- [YOUR INSTRUCTIONS] After reading the entries below, copy word for word the lines from the first through the line containing "چاکسازیش گرفتى بۆ", and stop there.

- [MATERIAL SUPPLIED]
[Start of Attachment]

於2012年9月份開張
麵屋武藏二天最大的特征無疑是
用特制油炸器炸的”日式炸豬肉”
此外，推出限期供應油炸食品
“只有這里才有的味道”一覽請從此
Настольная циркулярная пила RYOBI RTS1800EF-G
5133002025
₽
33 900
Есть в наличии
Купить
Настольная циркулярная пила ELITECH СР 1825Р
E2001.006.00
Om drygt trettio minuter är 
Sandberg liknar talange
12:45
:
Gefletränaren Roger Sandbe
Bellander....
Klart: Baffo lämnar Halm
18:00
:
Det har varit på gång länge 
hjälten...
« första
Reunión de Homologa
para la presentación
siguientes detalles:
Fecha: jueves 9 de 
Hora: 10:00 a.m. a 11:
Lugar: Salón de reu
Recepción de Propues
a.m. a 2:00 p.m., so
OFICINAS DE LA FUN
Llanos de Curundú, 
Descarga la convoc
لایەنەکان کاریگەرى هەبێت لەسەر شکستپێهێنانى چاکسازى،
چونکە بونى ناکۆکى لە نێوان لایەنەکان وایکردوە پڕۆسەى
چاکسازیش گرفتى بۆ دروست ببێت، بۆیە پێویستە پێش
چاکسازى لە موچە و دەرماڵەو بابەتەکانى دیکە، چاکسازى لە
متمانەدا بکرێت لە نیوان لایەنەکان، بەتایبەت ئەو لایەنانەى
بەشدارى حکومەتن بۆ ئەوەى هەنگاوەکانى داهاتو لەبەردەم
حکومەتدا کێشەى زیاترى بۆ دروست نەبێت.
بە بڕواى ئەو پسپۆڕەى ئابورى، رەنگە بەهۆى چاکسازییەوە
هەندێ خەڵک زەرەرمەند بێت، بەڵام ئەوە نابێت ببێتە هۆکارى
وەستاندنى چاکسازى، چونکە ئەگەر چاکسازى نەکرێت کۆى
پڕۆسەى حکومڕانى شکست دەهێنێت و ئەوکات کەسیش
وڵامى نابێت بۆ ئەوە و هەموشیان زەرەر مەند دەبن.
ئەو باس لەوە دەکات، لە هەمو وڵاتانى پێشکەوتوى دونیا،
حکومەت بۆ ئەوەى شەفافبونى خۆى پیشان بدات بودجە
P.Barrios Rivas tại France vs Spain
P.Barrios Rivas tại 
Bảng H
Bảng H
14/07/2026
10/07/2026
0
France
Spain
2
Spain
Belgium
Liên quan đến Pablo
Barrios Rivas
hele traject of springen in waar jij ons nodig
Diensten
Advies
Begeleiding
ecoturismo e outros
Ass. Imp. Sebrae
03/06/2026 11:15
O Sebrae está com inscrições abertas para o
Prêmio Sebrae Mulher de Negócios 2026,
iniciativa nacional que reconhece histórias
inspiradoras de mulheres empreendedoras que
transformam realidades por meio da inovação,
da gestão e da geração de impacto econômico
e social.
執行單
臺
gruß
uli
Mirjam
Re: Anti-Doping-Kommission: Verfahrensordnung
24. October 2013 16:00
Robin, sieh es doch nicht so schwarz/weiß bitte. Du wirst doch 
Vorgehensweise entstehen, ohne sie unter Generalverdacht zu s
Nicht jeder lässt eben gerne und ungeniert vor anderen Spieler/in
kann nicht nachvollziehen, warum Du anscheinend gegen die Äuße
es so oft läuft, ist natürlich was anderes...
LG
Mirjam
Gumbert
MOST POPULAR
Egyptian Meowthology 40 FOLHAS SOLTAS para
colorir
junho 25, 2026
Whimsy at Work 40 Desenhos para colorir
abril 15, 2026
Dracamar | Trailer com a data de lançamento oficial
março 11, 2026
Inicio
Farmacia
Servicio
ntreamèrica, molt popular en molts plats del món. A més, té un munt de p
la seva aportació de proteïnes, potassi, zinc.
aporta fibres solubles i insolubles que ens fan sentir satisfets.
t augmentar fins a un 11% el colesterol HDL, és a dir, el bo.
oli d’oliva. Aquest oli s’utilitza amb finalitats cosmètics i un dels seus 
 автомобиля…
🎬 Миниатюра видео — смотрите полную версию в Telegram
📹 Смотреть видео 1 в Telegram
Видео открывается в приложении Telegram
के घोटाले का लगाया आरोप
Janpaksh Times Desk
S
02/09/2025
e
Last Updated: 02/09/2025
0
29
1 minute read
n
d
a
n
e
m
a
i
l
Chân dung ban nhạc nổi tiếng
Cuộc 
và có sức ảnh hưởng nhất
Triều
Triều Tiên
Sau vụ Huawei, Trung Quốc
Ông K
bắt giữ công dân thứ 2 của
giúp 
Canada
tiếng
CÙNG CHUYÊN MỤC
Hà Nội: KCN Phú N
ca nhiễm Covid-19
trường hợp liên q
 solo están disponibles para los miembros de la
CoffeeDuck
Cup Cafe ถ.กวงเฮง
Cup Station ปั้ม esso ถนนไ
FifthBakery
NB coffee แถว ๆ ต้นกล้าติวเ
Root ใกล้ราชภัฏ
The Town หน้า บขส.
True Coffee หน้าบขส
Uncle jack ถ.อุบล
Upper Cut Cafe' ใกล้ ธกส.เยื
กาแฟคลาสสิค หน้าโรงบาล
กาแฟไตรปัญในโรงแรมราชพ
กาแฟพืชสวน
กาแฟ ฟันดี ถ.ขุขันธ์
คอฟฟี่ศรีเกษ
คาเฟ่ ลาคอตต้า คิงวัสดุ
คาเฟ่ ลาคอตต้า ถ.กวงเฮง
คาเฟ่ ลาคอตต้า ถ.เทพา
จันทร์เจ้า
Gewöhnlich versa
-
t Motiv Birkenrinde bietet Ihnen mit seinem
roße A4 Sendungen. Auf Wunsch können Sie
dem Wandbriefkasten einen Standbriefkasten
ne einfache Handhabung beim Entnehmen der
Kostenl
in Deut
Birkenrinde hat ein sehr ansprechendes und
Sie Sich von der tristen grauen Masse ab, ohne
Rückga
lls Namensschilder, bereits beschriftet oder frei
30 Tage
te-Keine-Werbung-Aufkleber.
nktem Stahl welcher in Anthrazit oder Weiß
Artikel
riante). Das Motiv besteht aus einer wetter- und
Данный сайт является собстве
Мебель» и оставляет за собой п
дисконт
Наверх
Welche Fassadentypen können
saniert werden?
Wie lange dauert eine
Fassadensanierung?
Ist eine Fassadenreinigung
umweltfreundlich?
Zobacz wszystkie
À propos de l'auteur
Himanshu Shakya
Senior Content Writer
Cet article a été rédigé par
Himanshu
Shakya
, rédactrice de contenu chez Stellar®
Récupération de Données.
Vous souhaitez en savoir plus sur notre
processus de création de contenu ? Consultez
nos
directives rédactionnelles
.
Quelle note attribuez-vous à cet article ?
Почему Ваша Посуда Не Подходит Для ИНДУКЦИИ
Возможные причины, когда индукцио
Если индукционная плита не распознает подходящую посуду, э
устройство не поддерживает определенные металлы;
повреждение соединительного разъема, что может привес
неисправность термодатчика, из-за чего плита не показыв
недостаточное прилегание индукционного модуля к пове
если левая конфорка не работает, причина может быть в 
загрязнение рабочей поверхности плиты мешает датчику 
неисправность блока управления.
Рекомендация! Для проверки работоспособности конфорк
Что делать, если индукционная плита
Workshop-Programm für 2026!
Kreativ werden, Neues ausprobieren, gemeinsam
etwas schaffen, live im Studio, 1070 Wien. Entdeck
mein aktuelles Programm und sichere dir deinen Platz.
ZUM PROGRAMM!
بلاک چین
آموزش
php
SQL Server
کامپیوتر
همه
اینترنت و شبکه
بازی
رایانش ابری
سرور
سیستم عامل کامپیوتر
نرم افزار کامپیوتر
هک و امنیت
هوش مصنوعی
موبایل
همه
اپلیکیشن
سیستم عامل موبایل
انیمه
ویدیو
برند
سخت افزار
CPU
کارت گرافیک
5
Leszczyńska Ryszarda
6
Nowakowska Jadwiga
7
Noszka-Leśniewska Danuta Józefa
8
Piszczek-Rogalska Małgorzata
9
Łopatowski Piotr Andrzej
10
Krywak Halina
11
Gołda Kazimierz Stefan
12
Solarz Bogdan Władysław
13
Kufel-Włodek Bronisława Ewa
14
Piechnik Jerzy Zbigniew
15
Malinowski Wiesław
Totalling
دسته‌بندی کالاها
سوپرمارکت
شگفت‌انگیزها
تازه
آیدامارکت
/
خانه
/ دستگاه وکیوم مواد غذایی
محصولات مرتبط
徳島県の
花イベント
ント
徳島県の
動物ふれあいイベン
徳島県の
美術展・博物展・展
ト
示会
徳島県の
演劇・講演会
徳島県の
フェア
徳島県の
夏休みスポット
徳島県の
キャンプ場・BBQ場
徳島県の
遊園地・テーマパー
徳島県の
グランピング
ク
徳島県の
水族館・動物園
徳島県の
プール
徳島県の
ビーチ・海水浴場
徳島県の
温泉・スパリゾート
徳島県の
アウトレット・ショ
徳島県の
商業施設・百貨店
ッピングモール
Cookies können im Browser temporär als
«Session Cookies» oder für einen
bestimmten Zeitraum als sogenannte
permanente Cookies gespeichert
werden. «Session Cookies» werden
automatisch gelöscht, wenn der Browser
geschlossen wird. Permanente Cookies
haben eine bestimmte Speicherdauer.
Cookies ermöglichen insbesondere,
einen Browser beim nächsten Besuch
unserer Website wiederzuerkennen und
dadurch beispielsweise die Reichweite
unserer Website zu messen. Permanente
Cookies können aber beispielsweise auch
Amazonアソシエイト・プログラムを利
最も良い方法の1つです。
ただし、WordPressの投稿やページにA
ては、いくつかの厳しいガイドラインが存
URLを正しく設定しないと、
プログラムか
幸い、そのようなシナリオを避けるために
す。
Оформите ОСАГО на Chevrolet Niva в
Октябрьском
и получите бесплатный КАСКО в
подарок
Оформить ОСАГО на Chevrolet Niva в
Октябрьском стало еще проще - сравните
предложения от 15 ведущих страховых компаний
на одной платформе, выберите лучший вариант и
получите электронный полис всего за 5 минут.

[End of Attachment]

- [ANSWER BOX]
於2012年9月份開張
麵屋武藏二天最大的特征無疑是
用特制油炸器炸的”日式炸豬肉”
此外，推出限期供應油炸食品
“只有這里才有的味道”一覽請從此
Настольная циркулярная пила RYOBI RTS1800EF-G
5133002025
₽
33 900
Есть в наличии
Купить
Настольная циркулярная пила ELITECH СР 1825Р
E2001.006.00
Om drygt trettio minuter är 
Sandberg liknar talange
12:45
:
Gefletränaren Roger Sandbe
Bellander....
Klart: Baffo lämnar Halm
18:00
:
Det har varit på gång länge 
hjälten...
« första
Reunión de Homologa
para la presentación
siguientes detalles:
Fecha: jueves 9 de 
Hora: 10:00 a.m. a 11:
Lugar: Salón de reu
Recepción de Propues
a.m. a 2:00 p.m., so
OFICINAS DE LA FUN
Llanos de Curundú, 
Descarga la convoc
لایەنەکان کاریگەرى هەبێت لەسەر شکستپێهێنانى چاکسازى،
چونکە بونى ناکۆکى لە نێوان لایەنەکان وایکردوە پڕۆسەى
چاکسازیش گرفتى بۆ دروست ببێت، بۆیە پێویستە پێش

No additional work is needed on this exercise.